Freakanomics is ….. different. You go into it thinking about “freakanomics = freaky economics,” and you kind of get that. It’s more of a book of examples, which each one showing how one’s initial perceptions of causality are ….. not so truthful as one would think (or in many cases, hope).

The individual cases are quite isolated, but the authors [Levitt & Dubner] have been able to tie many loose ends into a free-flowing, smooth read. Even when there is no real conclusion to the book’s chapters.

Take chapter 4 for example: “Where have all the criminals have gone?” While the previous chapters have given enough foreshadow to paint the introduction on how “abortion rates are inversely proportional to crime rates,” this chapter explains the theory while almost contradicting itself later on. The audience adventures through the ideal, the reasoning through the correlation (how an unwanted child is a strong determinant to future behaviors), how to rule out alternative trends, and shows it through “data.” But then the chapter concludes how it may take roughly 100 abortions to prevent 1 murder….

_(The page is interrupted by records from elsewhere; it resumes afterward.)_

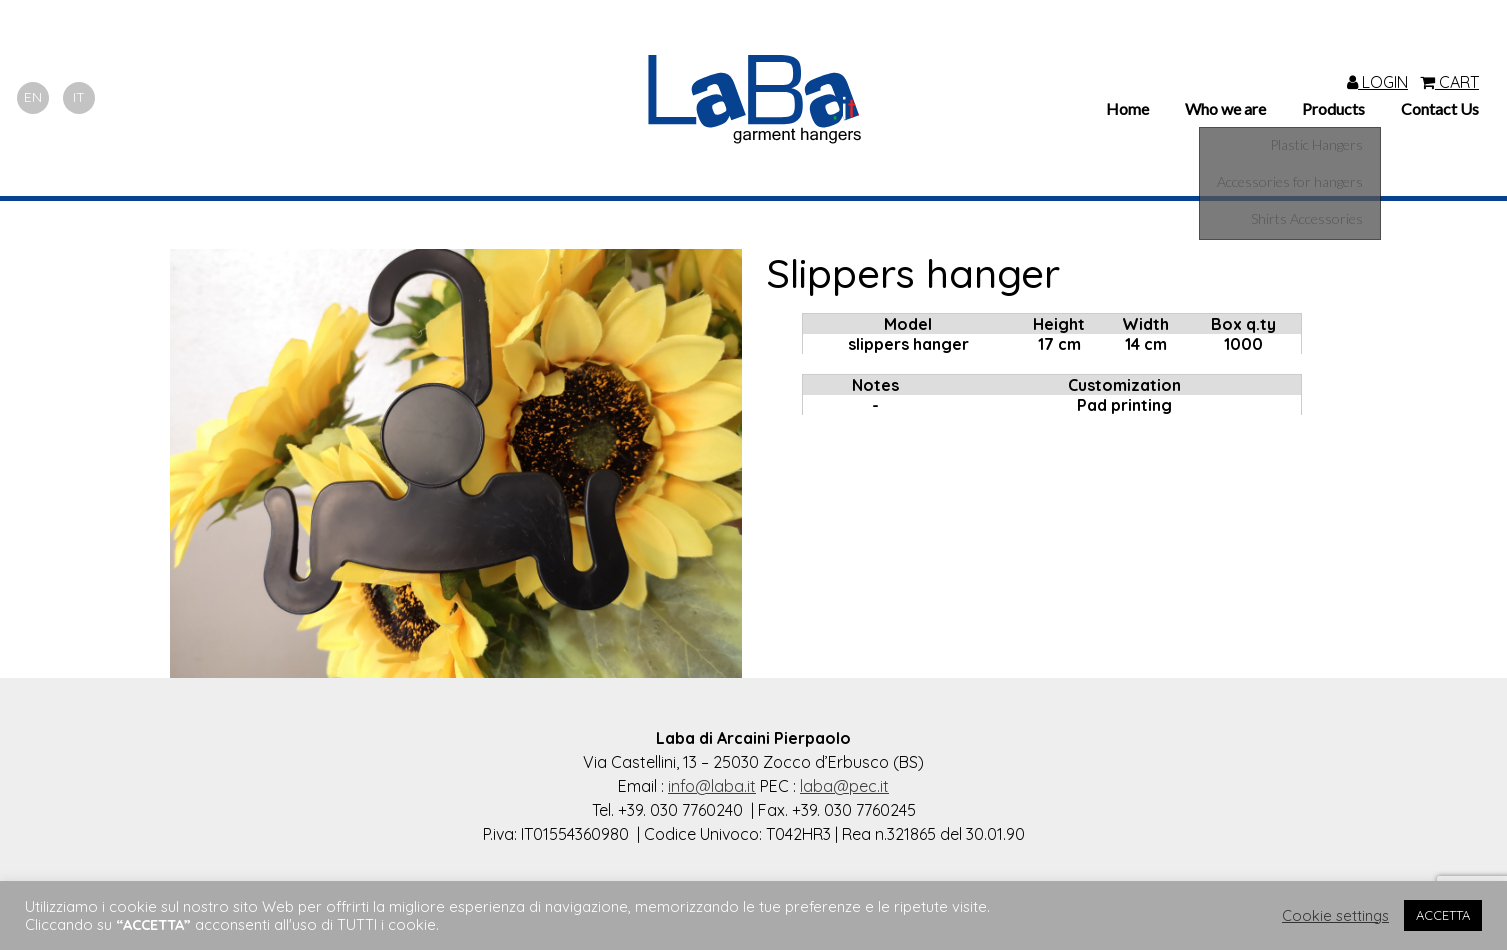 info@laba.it (712, 786)
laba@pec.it (844, 786)
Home (1127, 108)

Being written by economists, the authors are careful NOT to overwhelm the reader with too much “academic sludge” (though I think I could have lived without the ~15 pages of baby names in the last chapter). Additionally there are no academic equations or massive tables that may scare the average Joe away.

One major theme through the book really appealed to me when devouring the book. In many works of literature, authors will state a fact with a percentage value (20% more taxes / 5% in increased acceleration / 50 % off …. you get the drift). But percentages are significantly misleading, especially when you like to think BIG. If you don’t know the scale of the topic, the big picture is hard to truly imagine unless there are discreet values to nail down the expected change of range. And this is what this work articulates, and it does it very well.

For example, when Freakanomics talks about real estate agents, which gain 1-6% of the house’s value (in terms of sale bonus), the average person (including myself) would just assume that those in benefit would fight for the highest bid! But when that 1-6% difference is only a small margin $150 ( compared to their original winning of $10,000), they would rather sell TWO houses in the same time frame (and make $20,000) instead of fight for one house (for only $10,150). I don’t know what you would do…….but I’m totally for the two house setup, since I like being efficient.

Which brings us to the TRUE theme of Freakanomics. And that is……

Hmmm………give me a minute….

I would have to say it’s data. Data and how to approach it. We as humans constantly look at life with prejudice and assumptions. This is, unfortunately, really biased and thus obstructive when trying to figure out causation. One needs to approach a problem, gather as much data that best represents the environment you are analyzing, and crunch it without throwing in an “correctional factors.” And we are still realizing truths in our lives today through this method, because it’s hard to overcome these concrete thought processes that inhibit our mental progression.

And even when this process comes to a conclusion, taking another step back can drastically alter your newly found conclusions. Which isn’t a bad thing, but it’s also unsettling. It makes the audience wonder what exactly “truth” is. But there is only one thing that we can do to ensure that we don’t completely lose ourselves.

Keep asking questions.



Note: It’s nice to think that that book’s stated correlations suggest that I would be a great parent. But even though I don’t have to take them to the museum for them to get good test scores,  I’m going to that anyways!